→ **EXERCISE BRIEF**:
Would you output the entries below only from the line containing "СПЕЦПРЕДЛОЖЕНИЕ" through the line containing "Скидки на товары для связок и суставов!", exactly as they stand and with both ends included?

→ **ENTRIES SUPPLIED**:
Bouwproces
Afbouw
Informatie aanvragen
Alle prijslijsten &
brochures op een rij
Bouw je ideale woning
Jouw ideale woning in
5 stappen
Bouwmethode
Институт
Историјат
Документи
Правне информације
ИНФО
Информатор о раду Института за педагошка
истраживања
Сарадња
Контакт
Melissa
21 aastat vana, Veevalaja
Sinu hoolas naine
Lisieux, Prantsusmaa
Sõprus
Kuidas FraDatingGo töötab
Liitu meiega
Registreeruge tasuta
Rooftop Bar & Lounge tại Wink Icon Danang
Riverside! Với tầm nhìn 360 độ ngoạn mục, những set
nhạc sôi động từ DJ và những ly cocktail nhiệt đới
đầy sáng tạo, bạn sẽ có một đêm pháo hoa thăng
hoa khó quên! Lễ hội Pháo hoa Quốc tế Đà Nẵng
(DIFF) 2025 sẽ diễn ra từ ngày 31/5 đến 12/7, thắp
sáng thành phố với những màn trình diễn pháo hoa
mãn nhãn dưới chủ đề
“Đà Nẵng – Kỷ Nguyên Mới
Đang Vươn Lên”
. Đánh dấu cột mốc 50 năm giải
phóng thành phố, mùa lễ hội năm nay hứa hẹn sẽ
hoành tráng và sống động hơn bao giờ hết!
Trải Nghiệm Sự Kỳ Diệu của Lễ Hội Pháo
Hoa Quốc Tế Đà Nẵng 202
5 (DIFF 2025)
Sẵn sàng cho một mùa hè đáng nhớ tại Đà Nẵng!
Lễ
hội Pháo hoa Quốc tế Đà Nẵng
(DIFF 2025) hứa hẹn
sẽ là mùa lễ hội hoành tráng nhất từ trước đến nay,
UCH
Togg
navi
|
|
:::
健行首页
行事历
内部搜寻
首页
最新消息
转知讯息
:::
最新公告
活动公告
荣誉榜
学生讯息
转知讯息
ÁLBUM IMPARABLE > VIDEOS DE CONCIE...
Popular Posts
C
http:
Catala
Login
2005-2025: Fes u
==
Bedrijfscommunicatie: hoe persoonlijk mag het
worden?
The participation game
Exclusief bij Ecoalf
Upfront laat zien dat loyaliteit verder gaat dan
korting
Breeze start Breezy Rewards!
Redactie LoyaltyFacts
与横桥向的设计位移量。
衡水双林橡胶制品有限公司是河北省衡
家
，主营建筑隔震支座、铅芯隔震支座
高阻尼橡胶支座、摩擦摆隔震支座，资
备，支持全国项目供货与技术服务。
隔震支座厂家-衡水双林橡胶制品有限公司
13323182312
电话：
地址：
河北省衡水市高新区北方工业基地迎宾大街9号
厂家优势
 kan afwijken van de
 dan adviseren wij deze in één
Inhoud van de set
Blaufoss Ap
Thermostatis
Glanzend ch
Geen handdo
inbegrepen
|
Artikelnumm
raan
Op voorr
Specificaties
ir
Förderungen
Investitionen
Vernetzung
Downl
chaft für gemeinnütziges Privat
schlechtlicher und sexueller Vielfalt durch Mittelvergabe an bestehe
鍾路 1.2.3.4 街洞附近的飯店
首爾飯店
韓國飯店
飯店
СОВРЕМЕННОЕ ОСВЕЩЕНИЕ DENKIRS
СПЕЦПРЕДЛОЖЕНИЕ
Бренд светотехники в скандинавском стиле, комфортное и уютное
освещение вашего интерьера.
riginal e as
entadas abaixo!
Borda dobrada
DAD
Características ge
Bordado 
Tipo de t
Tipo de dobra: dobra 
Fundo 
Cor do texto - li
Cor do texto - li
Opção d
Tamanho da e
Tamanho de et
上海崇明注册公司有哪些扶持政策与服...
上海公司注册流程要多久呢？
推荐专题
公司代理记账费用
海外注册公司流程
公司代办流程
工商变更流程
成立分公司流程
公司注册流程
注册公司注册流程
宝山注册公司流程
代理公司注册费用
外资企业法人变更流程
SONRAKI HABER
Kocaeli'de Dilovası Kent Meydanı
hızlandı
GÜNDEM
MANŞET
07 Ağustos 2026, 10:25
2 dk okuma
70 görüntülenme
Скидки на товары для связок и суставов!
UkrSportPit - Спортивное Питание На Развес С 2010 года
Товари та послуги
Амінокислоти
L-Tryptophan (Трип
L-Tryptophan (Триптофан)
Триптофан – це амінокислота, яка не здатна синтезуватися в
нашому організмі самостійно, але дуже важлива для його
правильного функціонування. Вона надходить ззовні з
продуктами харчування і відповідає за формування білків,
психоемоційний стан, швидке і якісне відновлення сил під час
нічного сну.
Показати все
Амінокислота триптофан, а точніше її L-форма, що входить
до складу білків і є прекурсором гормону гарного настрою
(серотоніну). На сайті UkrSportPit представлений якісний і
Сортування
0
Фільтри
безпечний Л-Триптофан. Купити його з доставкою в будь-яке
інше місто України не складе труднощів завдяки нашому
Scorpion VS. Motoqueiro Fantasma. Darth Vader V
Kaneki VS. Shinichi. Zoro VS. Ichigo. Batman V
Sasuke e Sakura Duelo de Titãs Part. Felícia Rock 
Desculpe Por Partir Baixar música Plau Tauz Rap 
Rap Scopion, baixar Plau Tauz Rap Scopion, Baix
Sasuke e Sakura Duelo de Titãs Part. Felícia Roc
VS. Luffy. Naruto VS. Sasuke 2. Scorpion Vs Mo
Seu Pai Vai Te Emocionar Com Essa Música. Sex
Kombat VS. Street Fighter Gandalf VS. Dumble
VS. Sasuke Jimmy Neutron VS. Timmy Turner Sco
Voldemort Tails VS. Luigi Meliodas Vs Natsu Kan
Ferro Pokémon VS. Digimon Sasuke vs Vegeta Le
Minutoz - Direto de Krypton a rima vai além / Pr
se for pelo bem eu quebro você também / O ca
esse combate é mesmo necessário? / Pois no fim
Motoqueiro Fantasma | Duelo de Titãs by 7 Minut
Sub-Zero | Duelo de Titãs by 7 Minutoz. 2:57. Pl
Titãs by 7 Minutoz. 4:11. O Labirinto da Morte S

→ **RESPONSE TO THE TASK**:
СПЕЦПРЕДЛОЖЕНИЕ
Бренд светотехники в скандинавском стиле, комфортное и уютное
освещение вашего интерьера.
riginal e as
entadas abaixo!
Borda dobrada
DAD
Características ge
Bordado 
Tipo de t
Tipo de dobra: dobra 
Fundo 
Cor do texto - li
Cor do texto - li
Opção d
Tamanho da e
Tamanho de et
上海崇明注册公司有哪些扶持政策与服...
上海公司注册流程要多久呢？
推荐专题
公司代理记账费用
海外注册公司流程
公司代办流程
工商变更流程
成立分公司流程
公司注册流程
注册公司注册流程
宝山注册公司流程
代理公司注册费用
外资企业法人变更流程
SONRAKI HABER
Kocaeli'de Dilovası Kent Meydanı
hızlandı
GÜNDEM
MANŞET
07 Ağustos 2026, 10:25
2 dk okuma
70 görüntülenme
Скидки на товары для связок и суставов!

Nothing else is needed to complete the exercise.